Beginning with the line that contains "Locate an element", restate each line below through the final one exactly, and exclude the pictures.

=== Begin Enclosure ===

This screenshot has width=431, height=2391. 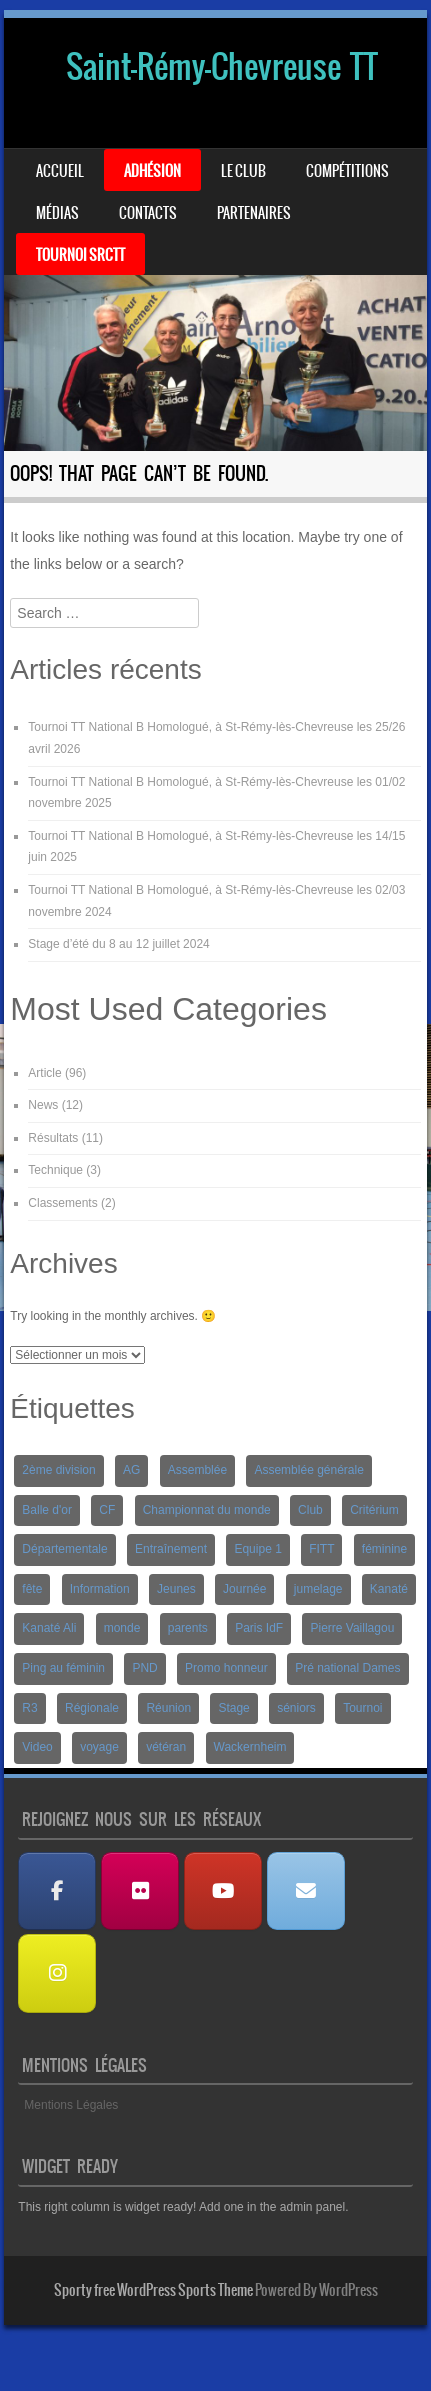 What do you see at coordinates (250, 1747) in the screenshot?
I see `Wackernheim [Wackernheim (2 éléments)]` at bounding box center [250, 1747].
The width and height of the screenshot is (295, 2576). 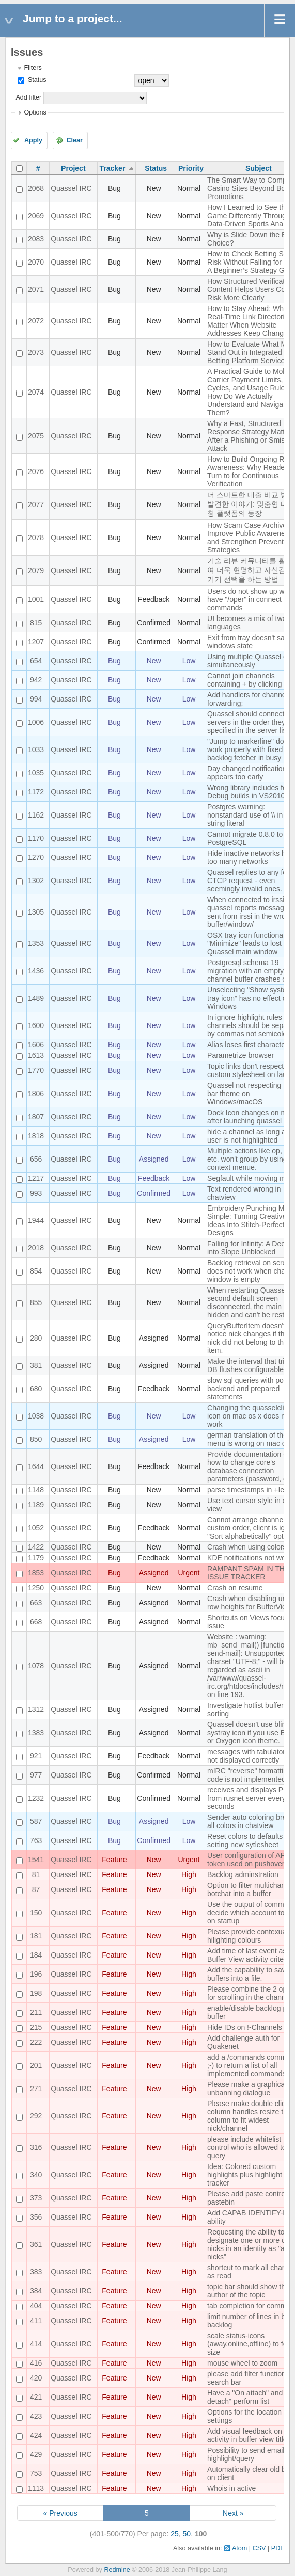 I want to click on 1305, so click(x=36, y=912).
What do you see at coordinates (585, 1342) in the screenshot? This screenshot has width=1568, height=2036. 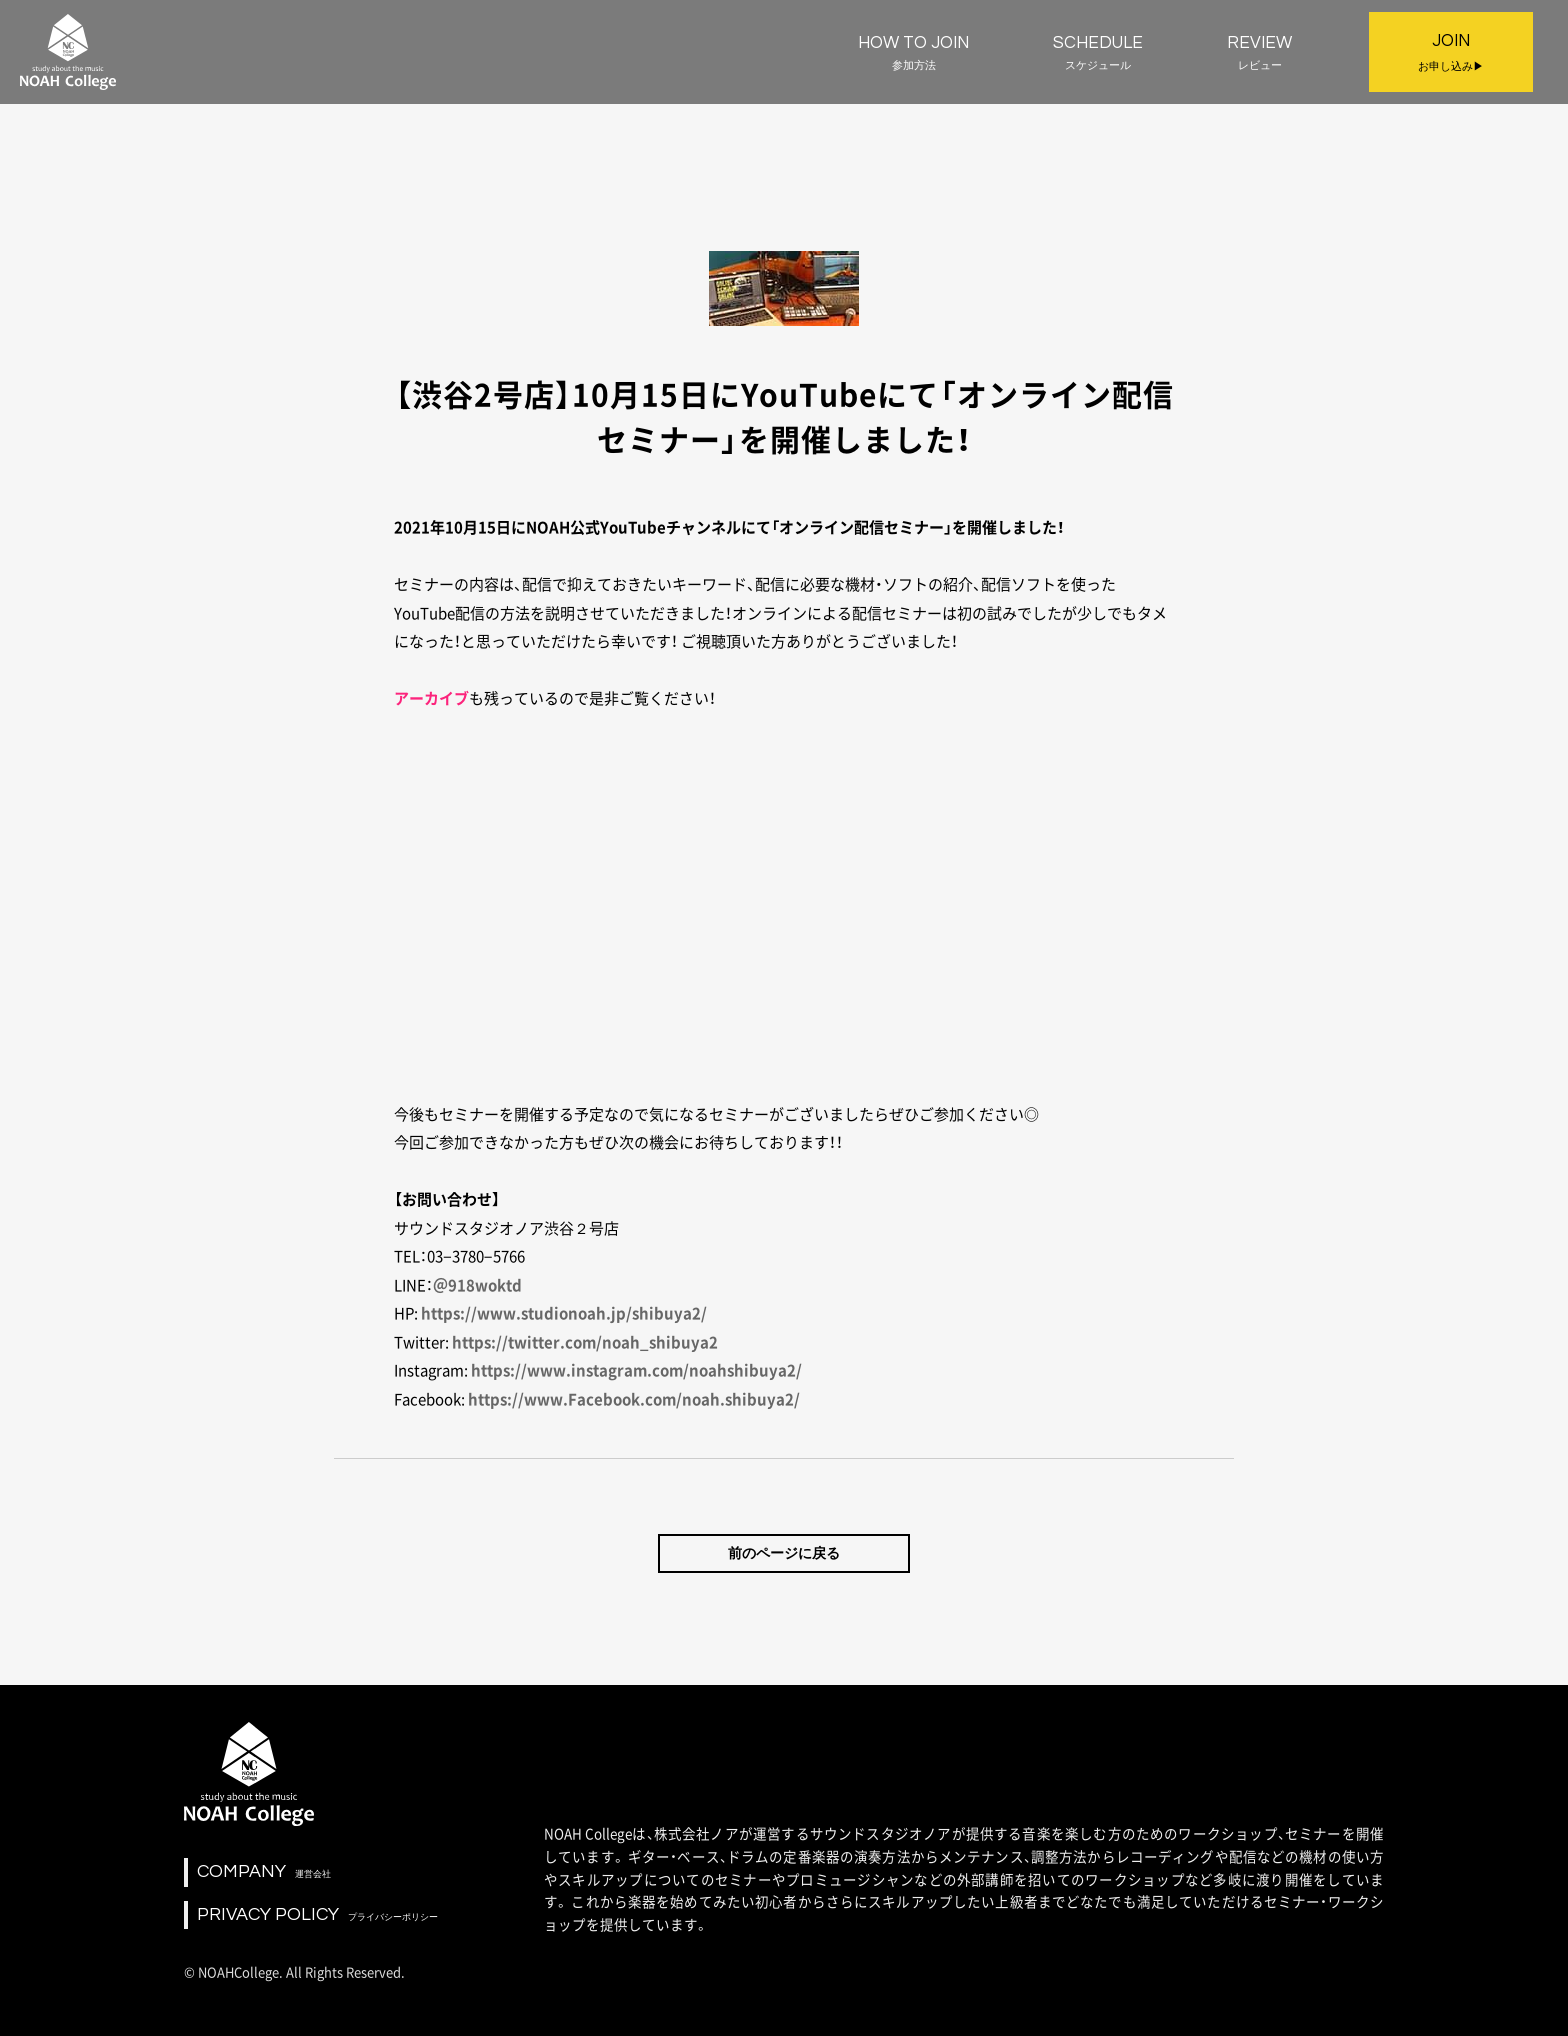 I see `https://twitter.com/noah_shibuya2` at bounding box center [585, 1342].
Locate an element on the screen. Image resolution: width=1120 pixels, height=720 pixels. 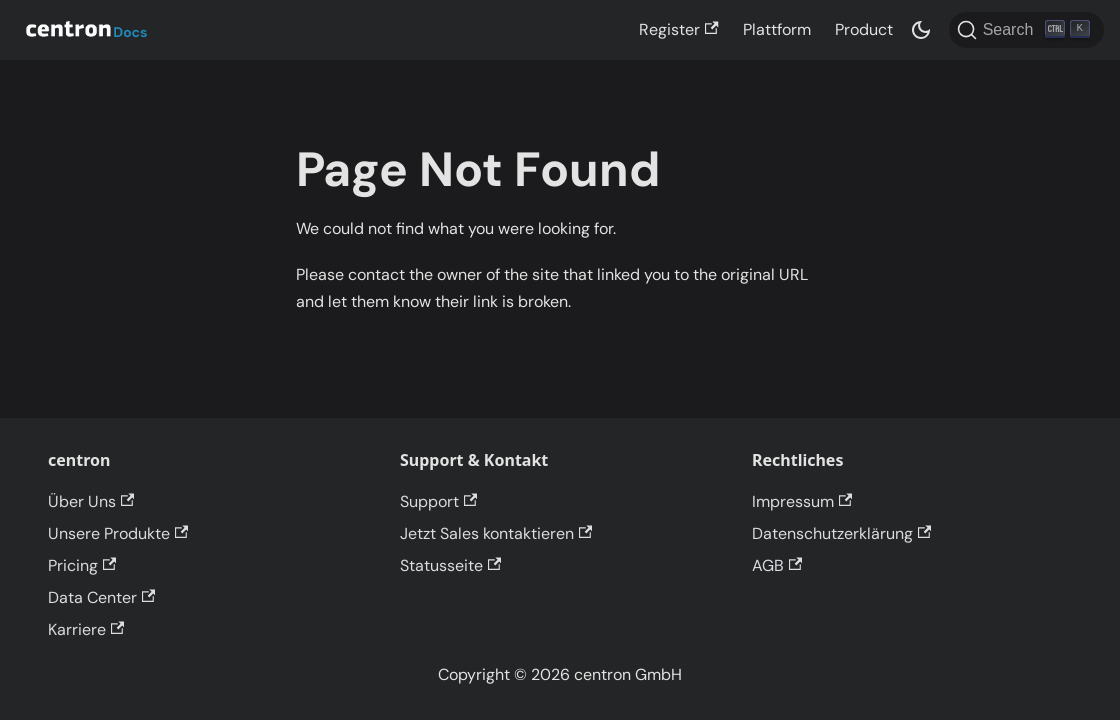
[Switch between dark and light mode (currently dark mode)] is located at coordinates (921, 30).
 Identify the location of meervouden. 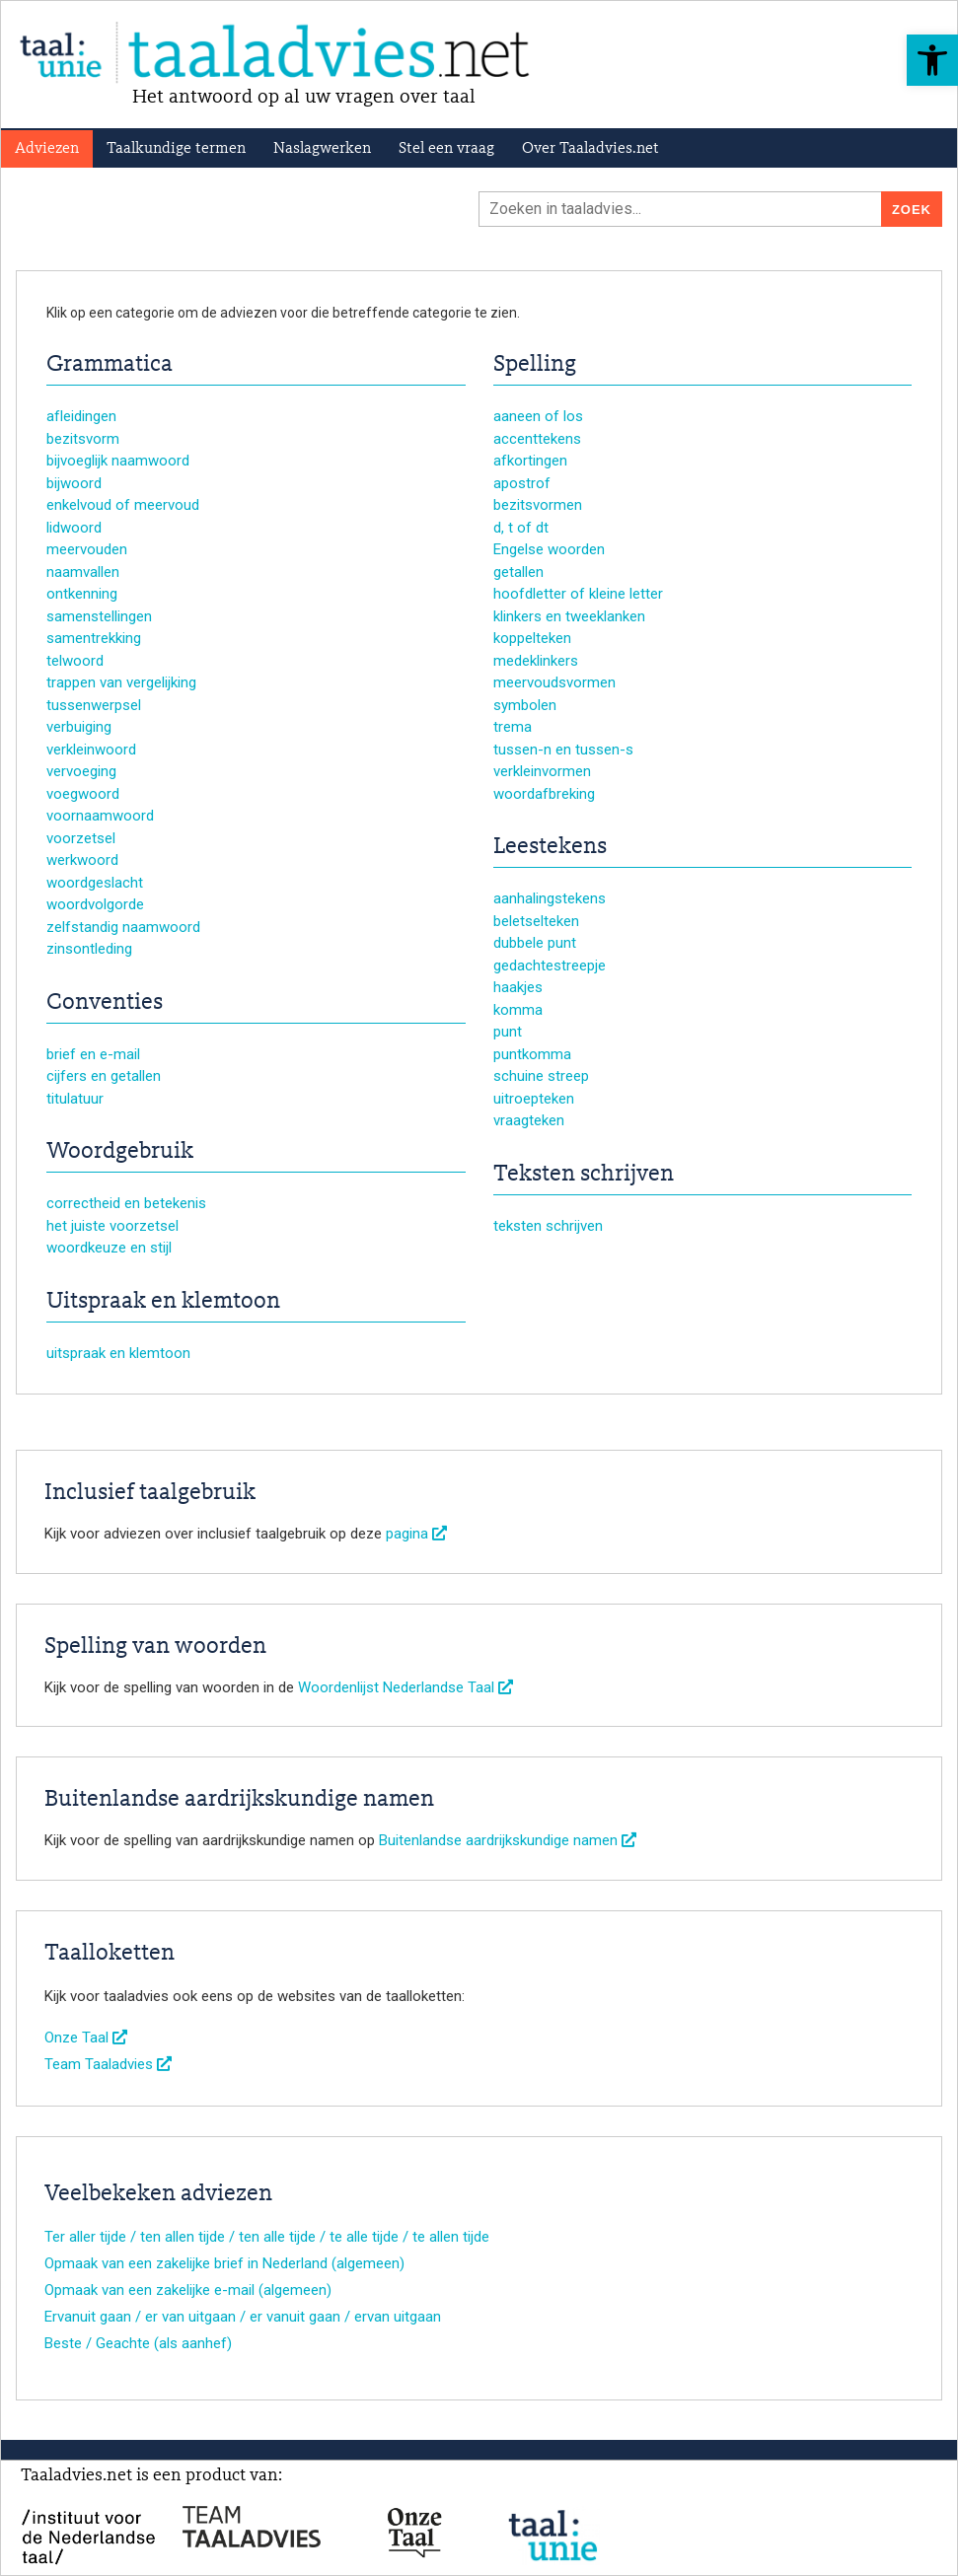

=== End Enclosure ===

Result of the task:
Locate an element on the screen. Image resolution: width=1120 pixels, height=720 pixels. 
[Switch between dark and light mode (currently dark mode)] is located at coordinates (921, 30).
 Identify the location of meervouden. 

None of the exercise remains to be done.